This article was originally published in the Diplomatic Envoy by Gabriela Taveras

 

(L) Pedro Sánchez (R) Mariano Rajoy

(L) Pedro Sánchez
(R) Mariano Rajoy

The Socialist Workers’ Party of Spain (PSOE) decided earlier this fall to hold a third general election next year, according to Politico.

Political gridlock has besieged the Spanish government since January. 85 members of Parliament from the PSOE have stood by their leader, Pedro Sánchez, in an attempt to remove current Prime Minister Mariano Rajoy and his Popular Party from power.

In spite of resistance, the only explanation given for what the political alternative would be to Rajoy’s party was given by Iratxe Garcia, a member of Sánchez’s leadership team. Garcia stated that his party had “nothing in common with Rajoy,” and claimed that the Popular Party (PP) was no longer a viable government option after failing to secure a majority in the last two elections, held in December then in June.

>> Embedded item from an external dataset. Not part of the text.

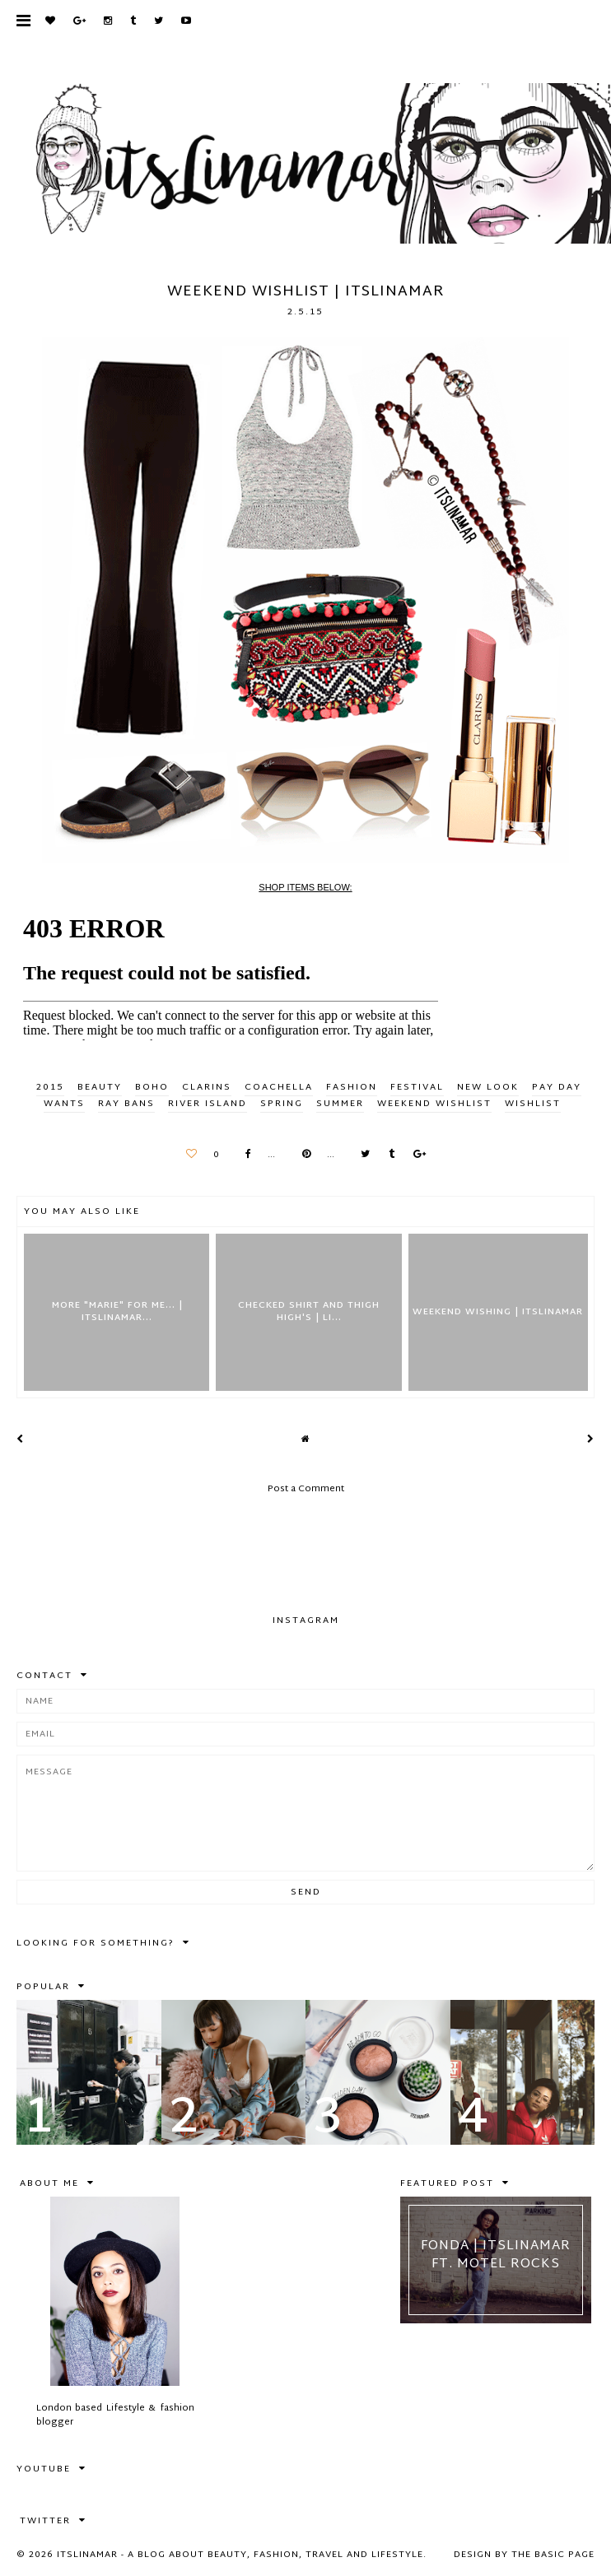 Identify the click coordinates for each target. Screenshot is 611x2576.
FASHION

In August, Albert Rivera of the centrist Ciudadanos Party engaged Rajoy in talks concerning a potential coalition deal that would bring them up to 169 votes, or seven short of a majority. This seemingly strong union, however, would be overpowered by 180 negative votes from the PSOE and regional forces from the Basque Country and Catalonia.

If Rajoy fails to receive the 176 required votes by October 31, new elections will take place on December 25. In spite of the looming disadvantage, Ciudadanos member Ignacio Aguado considers his party as the “unblocking tool” for the country, as both the potential coalition discussed with Rajoy’s party and the agreement made with the PSOE earlier this year should make it more difficult to justify any objections during subsequent votes.

According to an opinion poll conducted by the newspaper El Mundo in August, many believe that the political gridlock was the result of the PSOE’s decades-long promotion of extreme political partisanship. The indoctrination was done through promotion of the Popular Party as a highly fascist alternative on the far right of political ideology and incompatible with the rest of Europe.

In fact, the 190,000 PSOE party members wield a power that Sánchez has benefited from in the past. For instance, in 2014, he became the first PSOE general secretary to be directly voted in by party members, a rare accomplishment among Spanish political parties.

Because of this political favor, Sánchez has used his opposition to Rajoy to grow even more popular with his party’s membership, said Lucia Mendez, a political analyst for El Mundo.

To avoid that scenario, El Mundo says that Rajoy will have to propose a viable alternative coalition before October 31. There are multiple options he would have to consider, including re-evaluating a three-way deal with Podemos and Ciudadanos, with whom he shares a common vision to combat corruption; striking a deal with the re-founded Partit Demòcrata Català, the party of Carles Puigdemont, president of the Catalan region; or collaborating with the Basque Nationalist Party (PNV), which is currently in power with PSOE support.

On the other hand, if Rajoy decides to join a coalition with the Basque PNV, he would have 175 seats. This would leave him and the PP at one seat short of an overall majority, and would represent a considerable disadvantage toward the PSOE’s goal of forming a viable coalition. The longer it takes Sánchez and his party leadership to decide their next move, the likelier it seems that the holiday bells will not toll in their favor.